Consecuencia inmediata: ahora me duelen las falanges a causa de la presión desmedida con la que voy apretando la empuñadura de mi bici. Me da por pensar que de qué me iba a servir el casco, las rodilleras, las coderas y el traje especial que me han puesto en caso de salirme del sendero.
Pero en fin, no seré yo quien prescinda voluntariamente de ellos.
De hecho, estoy por preguntar si no tienen paracaídas para completar el equipo
. Por el qué dirán me abstengo de emitir el comentario.
Los lugares que se cruzan son verdaderos edenes colgantes.

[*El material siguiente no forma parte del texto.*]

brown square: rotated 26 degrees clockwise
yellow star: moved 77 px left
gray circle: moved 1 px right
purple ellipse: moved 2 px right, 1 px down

Sus nombres, sin embargo, no son tan tranquilizadores. “Descansaremos en el Mirador del Diablo, pasaremos la Curva de la Muerte, volveremos a parar en el Puente del Diablo. Habrá que pasar por debajo de la Cascada de San Juan, por el Cerro Rojo…”, explicaba antes de la salida Julio Añez, el otro instructor
. Digo yo que uno circularía con algo más de confianza si no hubiera tanto ser satánico poniendo nomenclatura a los espacios.
Momento de apurar, hora de reducir, ten cuidado el de delante que “¡voy por tu derecha!” Después de dos horas y pico de camino, parece que ya he entendido el truco y los tiempos de apretar freno. Tengo la responsabilidad personal de quedar bien -pura inercia futbolística- por ser el más viejo y el único no brasileño de los siete que estamos descendiendo
. Dos de esos jovencitos paulistas me adelantan. ¿Qué se habrán creído?
Ahora voy y acelero. Sube la adrenalina, se empiezan a obviar los consejos y comienza una pequeña carrera. Ya nos había advertido de este síntoma el encargado. Pero hasta ahora todo va bien. Sigo. Ahí están. Ríete tú del maracanazo cuando pase a esos dos atléticos pimpollos. Les pillo, les pillo, les pillo… ¡Plas!, mi rueda trasera explota, mi bici derrapa y me detengo para ver lo cerca que me he quedado de un abismo por el que duele hasta asomarse
. La furgoneta se acerca para darme otra bici. Yo trago saliva. Bajo el ritmo.
El resultado ha sido los dos primeros de Brasil y el español el tercero.
Sin dramas, al final todos tan amigos.
Lo importante es que hemos derrotado, para que arda de rabia, a la carretera más asesina del planeta.